Reproduce the data word for word, keeping every line complete.

Dataset excerpts
——

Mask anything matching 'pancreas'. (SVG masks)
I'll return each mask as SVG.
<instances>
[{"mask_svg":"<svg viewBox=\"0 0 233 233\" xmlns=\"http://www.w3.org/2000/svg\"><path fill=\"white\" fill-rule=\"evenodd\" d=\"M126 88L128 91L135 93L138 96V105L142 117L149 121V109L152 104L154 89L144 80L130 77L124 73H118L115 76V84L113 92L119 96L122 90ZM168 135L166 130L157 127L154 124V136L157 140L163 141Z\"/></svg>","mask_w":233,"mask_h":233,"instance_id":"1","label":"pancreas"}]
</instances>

——

- **OUTPUT FOR THIS TASK**
Mask anything matching 'pancreas'. (SVG masks)
I'll return each mask as SVG.
<instances>
[{"mask_svg":"<svg viewBox=\"0 0 233 233\" xmlns=\"http://www.w3.org/2000/svg\"><path fill=\"white\" fill-rule=\"evenodd\" d=\"M126 88L128 91L135 93L138 96V105L142 117L149 121V109L152 104L154 89L144 80L130 77L124 73H118L115 76V84L113 92L119 96L122 90ZM168 135L166 130L157 127L154 124V136L157 140L163 141Z\"/></svg>","mask_w":233,"mask_h":233,"instance_id":"1","label":"pancreas"}]
</instances>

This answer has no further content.